Da una decina di anni Huawei è presente in Europa, a partire dal settore degli impianti per il networking. Oggi l’azienda è cresciuta ancora di più, diventando un soggetto interessante. Che rappresenta bene il cambiamento di passo dell’economia cinese, sempre meno interessata a seguire e sempre più interessata a guidare: si vede con Alibaba su Internet, si vede con Lenovo nel settore dei server oltre che dei laptop. Invece, per dare un esempio della punta dell’iceberg, vale la pena parlare per un attimo di un telefono cellulare.

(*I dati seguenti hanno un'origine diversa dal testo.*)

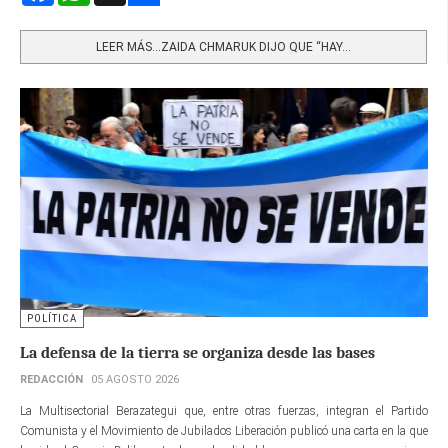
Share
LEER MÁS…ZAIDA CHMARUK DIJO QUE “HAY...
POLÍTICA
La defensa de la tierra se organiza desde las bases
REDACCIÓN
05 AGOSTO 2026
La Multisectorial Berazategui que, entre otras fuerzas, integran el Partido
Comunista y el Movimiento de Jubilados Liberación publicó una carta en la que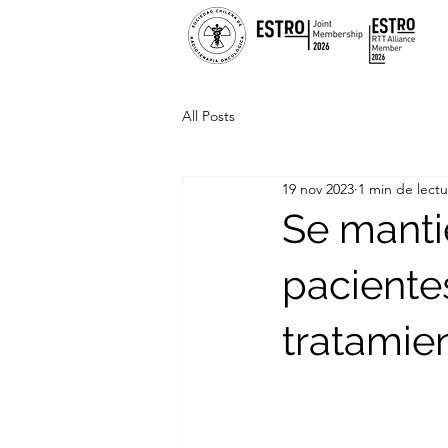
All Posts
19 nov 2023
1 min de lectu
Se manti
paciente
tratamie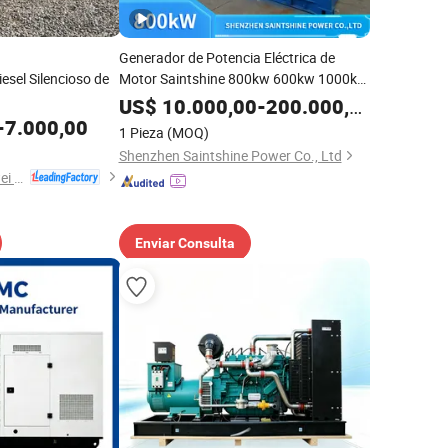
Generador de Potencia Eléctrica de
sel Silencioso de
Motor Saintshine 800kw 600kw 1000kw
1350kw 1500kw de Alta Calidad
US$
10.000,00
-
200.000,00
-
7.000,00
1 Pieza
(MOQ)
Shenzhen Saintshine Power Co., Ltd
Fujian Yukun Qiangwei Motor Co., Ltd
Enviar Consulta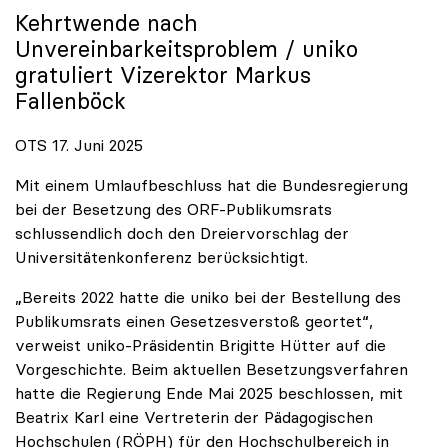
Kehrtwende nach
Unvereinbarkeitsproblem /
uniko
gratuliert Vizerektor Markus
Fallenböck
OTS 17. Juni 2025
Mit einem Umlaufbeschluss hat die Bundesregierung
bei der Besetzung des ORF-Publikumsrats
schlussendlich doch den Dreiervorschlag der
Universitätenkonferenz berücksichtigt.
„Bereits 2022 hatte die uniko bei der Bestellung des
Publikumsrats einen Gesetzesverstoß geortet“,
verweist uniko-Präsidentin Brigitte Hütter auf die
Vorgeschichte. Beim aktuellen Besetzungsverfahren
hatte die Regierung Ende Mai 2025 beschlossen, mit
Beatrix Karl eine Vertreterin der Pädagogischen
Hochschulen (RÖPH) für den Hochschulbereich in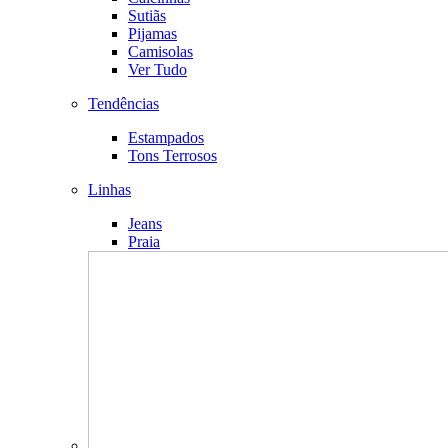
Sutiãs
Pijamas
Camisolas
Ver Tudo
Tendências
Estampados
Tons Terrosos
Linhas
Jeans
Praia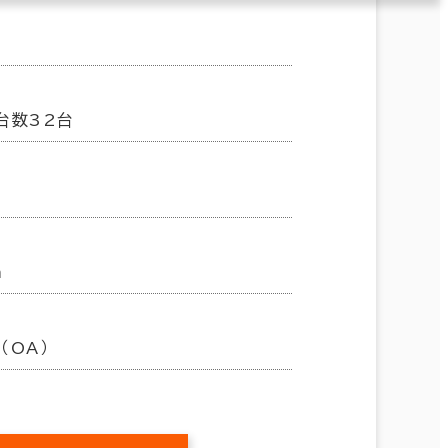
台数32台
m
（OA）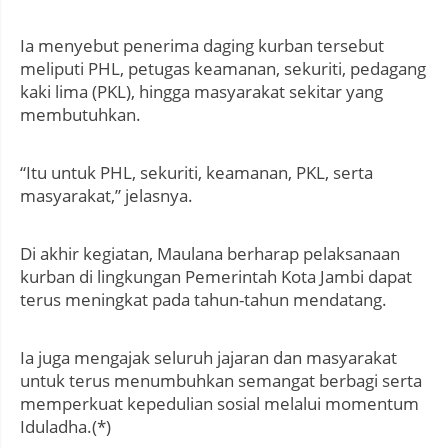
Ia menyebut penerima daging kurban tersebut
meliputi PHL, petugas keamanan, sekuriti, pedagang
kaki lima (PKL), hingga masyarakat sekitar yang
membutuhkan.
“Itu untuk PHL, sekuriti, keamanan, PKL, serta
masyarakat,” jelasnya.
Di akhir kegiatan, Maulana berharap pelaksanaan
kurban di lingkungan Pemerintah Kota Jambi dapat
terus meningkat pada tahun-tahun mendatang.
Ia juga mengajak seluruh jajaran dan masyarakat
untuk terus menumbuhkan semangat berbagi serta
memperkuat kepedulian sosial melalui momentum
Iduladha.(*)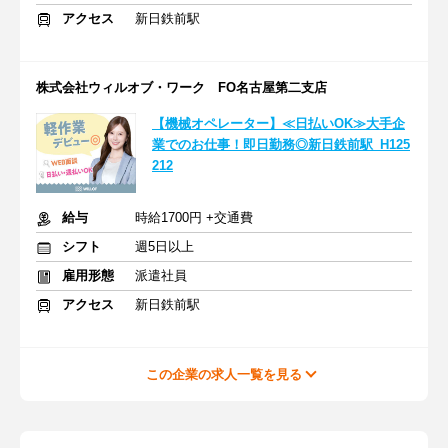
アクセス
新日鉄前駅
株式会社ウィルオブ・ワーク FO名古屋第二支店
【機械オペレーター】≪日払いOK≫大手企
業でのお仕事！即日勤務◎新日鉄前駅_H125
212
給与
時給1700円 +交通費
シフト
週5日以上
雇用形態
派遣社員
アクセス
新日鉄前駅
この企業の求人一覧を見る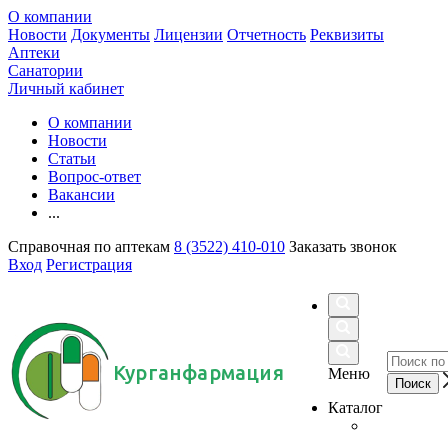
О компании
Новости
Документы
Лицензии
Отчетность
Реквизиты
Аптеки
Санатории
Личный кабинет
О компании
Новости
Статьи
Вопрос-ответ
Вакансии
...
Справочная по аптекам
8 (3522) 410-010
Заказать звонок
Вход
Регистрация
Курганфармация
Меню
Каталог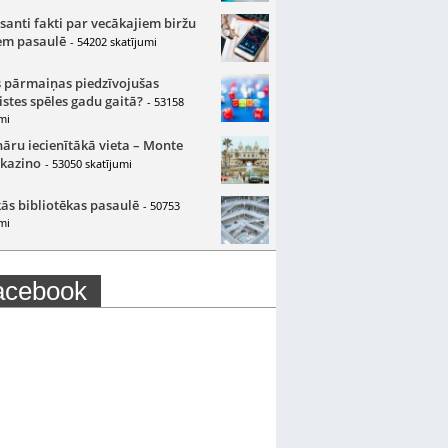
santi fakti par vecākajiem biržu
m pasaulē
- 54202 skatījumi
 pārmaiņas piedzīvojušas
istes spēles gadu gaitā?
- 53158
mi
nāru iecienītākā vieta – Monte
 kazino
- 53050 skatījumi
ās bibliotēkas pasaulē
- 50753
mi
acebook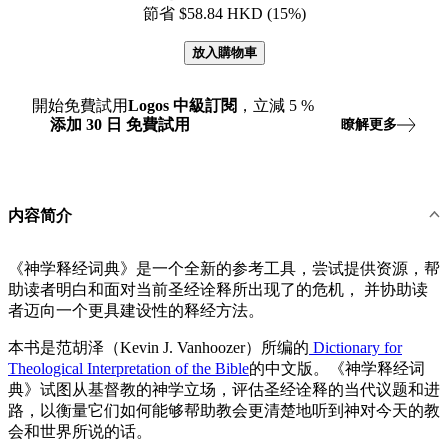
節省 $58.84 HKD (15%)
放入購物車
開始免費試用
Logos
中級訂閱
，立減
5
%
添加
30
日
免費試用
瞭解更多
内容简介
《神学释经词典》是一个全新的参考工具，尝试提供资源，帮
助读者明白和面对当前圣经诠释所出现了的危机， 并协助读
者迈向一个更具建设性的释经方法。
本书是范胡泽（Kevin J. Vanhoozer）所编的
Dictionary for
Theological Interpretation of the Bible
的中文版。《神学释经词
典》试图从基督教的神学立场，评估圣经诠释的当代议题和进
路，以衡量它们如何能够帮助教会更清楚地听到神对今天的教
会和世界所说的话。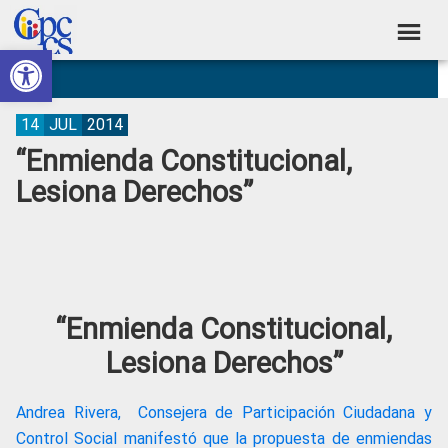
Skip
Skip
Skip
Skip
to
to
to
to
Abrir barra de herramientas
Consejo
primary
main
primary
footer
Construyendo
navigation
content
sidebar
de
Poder
Ciudadano
Participación
14
JUL
2014
“Enmienda Constitucional,
Ciudadana
Lesiona Derechos”
y
Control
Social
“Enmienda Constitucional,
Lesiona Derechos”
Andrea Rivera, Consejera de Participación Ciudadana y
Control Social manifestó que la propuesta de enmiendas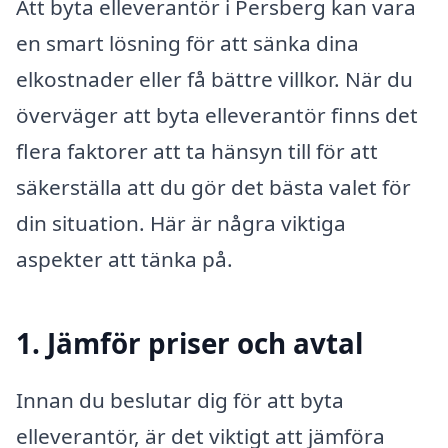
Att byta elleverantör i Persberg kan vara
en smart lösning för att sänka dina
elkostnader eller få bättre villkor. När du
överväger att byta elleverantör finns det
flera faktorer att ta hänsyn till för att
säkerställa att du gör det bästa valet för
din situation. Här är några viktiga
aspekter att tänka på.
1. Jämför priser och avtal
Innan du beslutar dig för att byta
elleverantör, är det viktigt att jämföra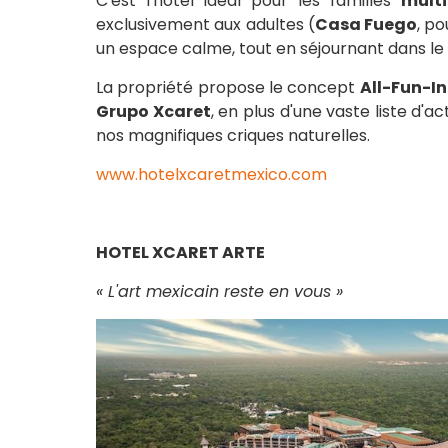
C'est l'hôtel idéal pour les familles
multi
exclusivement aux adultes (
Casa Fuego
, po
un espace calme, tout en séjournant dans le 
La propriété propose le concept
All-Fun-I
Grupo Xcaret
, en plus d'une vaste liste d'ac
nos magnifiques criques naturelles.
www.hotelxcaretmexico.com
HOTEL XCARET ARTE
« L'art mexicain reste en vous »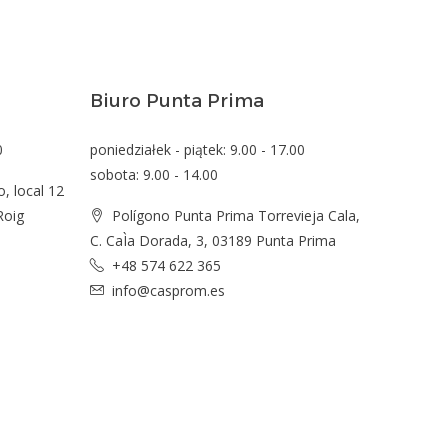
Biuro Punta Prima
0
poniedziałek - piątek: 9.00 - 17.00
sobota: 9.00 - 14.00
o, local 12
Roig
Polígono Punta Prima Torrevieja Cala,
C. CaÌa Dorada, 3, 03189 Punta Prima
+48 574 622 365
info@casprom.es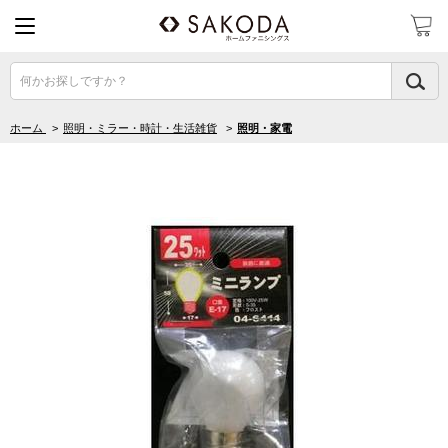
何かお探しですか？
ホーム
>
照明・ミラー・時計・生活雑貨
>
照明・家電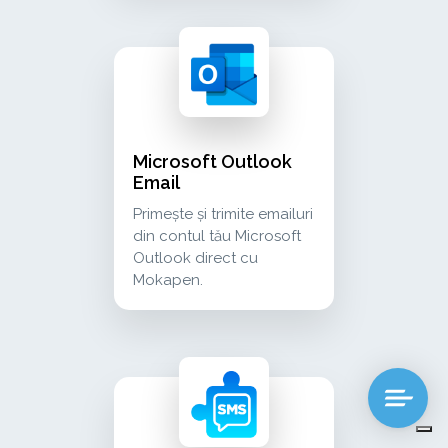
microsoft outlook email primește și trimite e
communication
Microsoft Outlook
Email
Primește și trimite emailuri
din contul tău Microsoft
Outlook direct cu
Mokapen.
sms send sms to your contacts and manage c
communication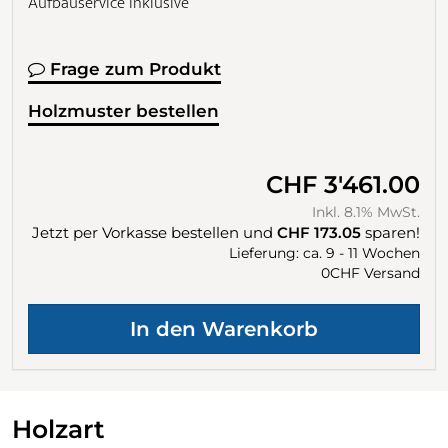
Aufbauservice inklusive
Frage zum Produkt
Holzmuster bestellen
CHF 3'461.00
Inkl. 8.1% MwSt.
Jetzt per Vorkasse bestellen und
CHF 173.05
sparen!
Lieferung: ca. 9 - 11 Wochen
0CHF Versand
Holzart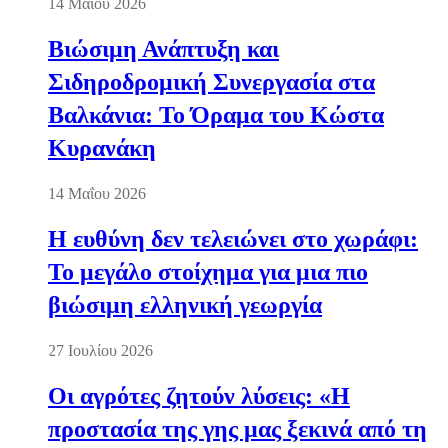
14 Μαΐου 2026
Βιώσιμη Ανάπτυξη και
Σιδηροδρομική Συνεργασία στα
Βαλκάνια: Το Όραμα του Κώστα
Κυρανάκη
14 Μαΐου 2026
Η ευθύνη δεν τελειώνει στο χωράφι:
Το μεγάλο στοίχημα για μια πιο
βιώσιμη ελληνική γεωργία
27 Ιουλίου 2026
Οι αγρότες ζητούν λύσεις: «Η
προστασία της γης μας ξεκινά από τη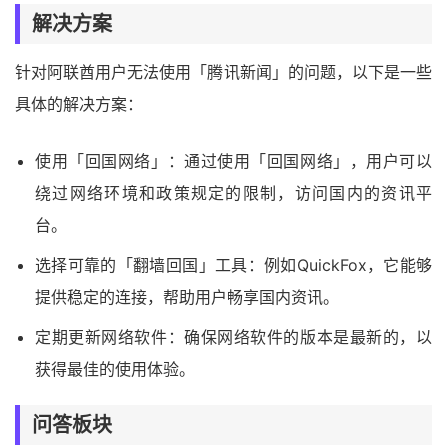
解决方案
针对阿联酋用户无法使用「腾讯新闻」的问题，以下是一些
具体的解决方案：
使用「回国网络」：通过使用「回国网络」，用户可以
绕过网络环境和政策规定的限制，访问国内的资讯平
台。
选择可靠的「翻墙回国」工具：例如QuickFox，它能够
提供稳定的连接，帮助用户畅享国内资讯。
定期更新网络软件：确保网络软件的版本是最新的，以
获得最佳的使用体验。
问答板块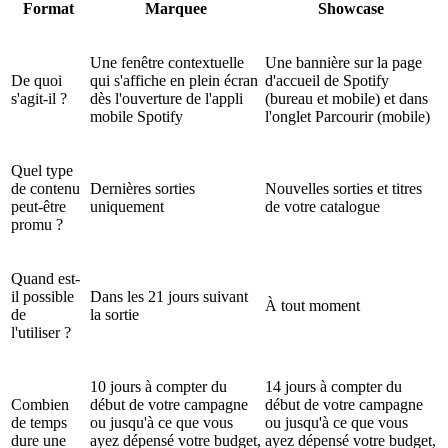
Format
Marquee
Showcase
Une fenêtre contextuelle
Une bannière sur la page
De quoi
qui s'affiche en plein écran
d'accueil de Spotify
s'agit-il ?
dès l'ouverture de l'appli
(bureau et mobile) et dans
mobile Spotify
l'onglet Parcourir (mobile)
Quel type
de contenu
Dernières sorties
Nouvelles sorties et titres
peut-être
uniquement
de votre catalogue
promu ?
Quand est-
il possible
Dans les 21 jours suivant
À tout moment
de
la sortie
l'utiliser ?
10 jours à compter du
14 jours à compter du
Combien
début de votre campagne
début de votre campagne
de temps
ou jusqu'à ce que vous
ou jusqu'à ce que vous
dure une
ayez dépensé votre budget,
ayez dépensé votre budget,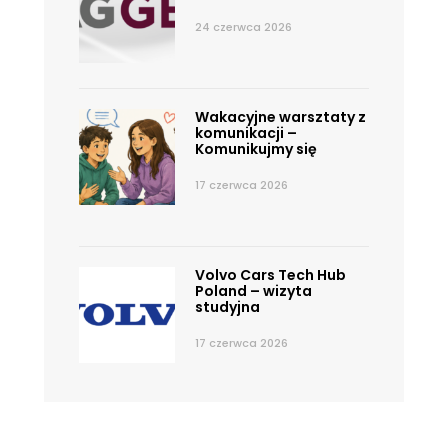
24 czerwca 2026
Wakacyjne warsztaty z
komunikacji –
Komunikujmy się
17 czerwca 2026
Volvo Cars Tech Hub
Poland – wizyta
studyjna
17 czerwca 2026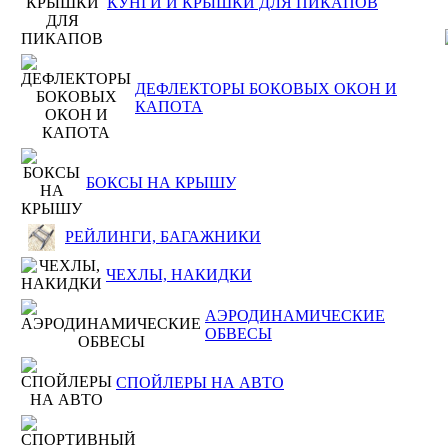
КУНГИ И КРЫШКИ ДЛЯ ПИКАПОВ
ДЕФЛЕКТОРЫ БОКОВЫХ ОКОН И
КАПОТА
БОКСЫ НА КРЫШУ
РЕЙЛИНГИ, БАГАЖНИКИ
ЧЕХЛЫ, НАКИДКИ
АЭРОДИНАМИЧЕСКИЕ
ОБВЕСЫ
СПОЙЛЕРЫ НА АВТО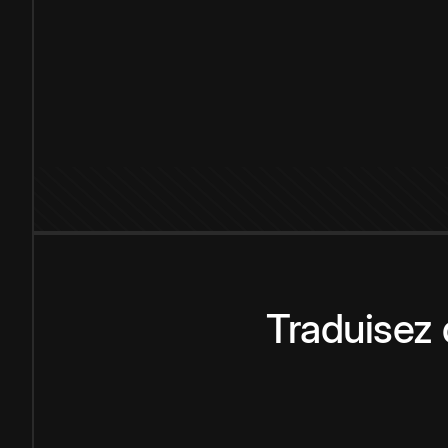
Traduisez 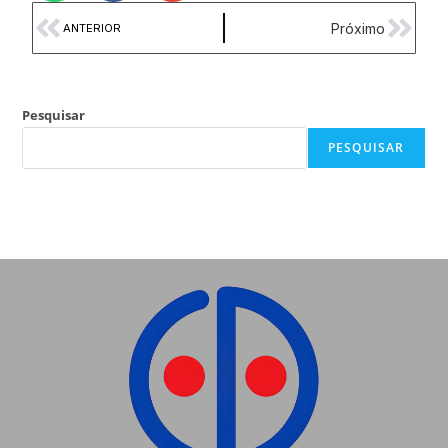
Próximo
ANTERIOR
Pesquisar
PESQUISAR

In teoria l’oggetto più “umile” nella produzione di una multinazionale presente su decine di segmenti di mercato diversi, eppure Apple e Samsung hanno costruito o rafforzato le loro fortune proprio con questo tipo di hardware. Anzi, dalla rivoluzione fatta partire da Steve Jobs nel 2007 con il primo iPhone a oggi, le soluzioni veramente innovative trovate dai suoi competitor sono state ben poche. Di solito si pensa a Samsung, a qualche recente telefono della Nokia post-Nokia (adesso Microsoft), magari a Motorola o Htc. Invece, in uno spazio davvero affollato e “stretto”, a farsi largo con innovazione e coraggio è proprio Huawei.

L’azienda cinese ha presentato da poche settimane il P8. Telefono da 450 euro con schermo 4,7 pollici (5,2 per la versione Plus), più sottile di iPhone 6 e Samsung Galaxy S6, fotocamera da 13 megapixel, software di sistema per gestire il consumo da parte delle applicazioni (aumento radicale dell’autonomia con due giorni di pieno utilizzo), processore Kirin 930 octa-core e tre GB di RAM. Completano l’apparecchio una memoria da 16 GB espandibile e una batteria da 2680 mAh.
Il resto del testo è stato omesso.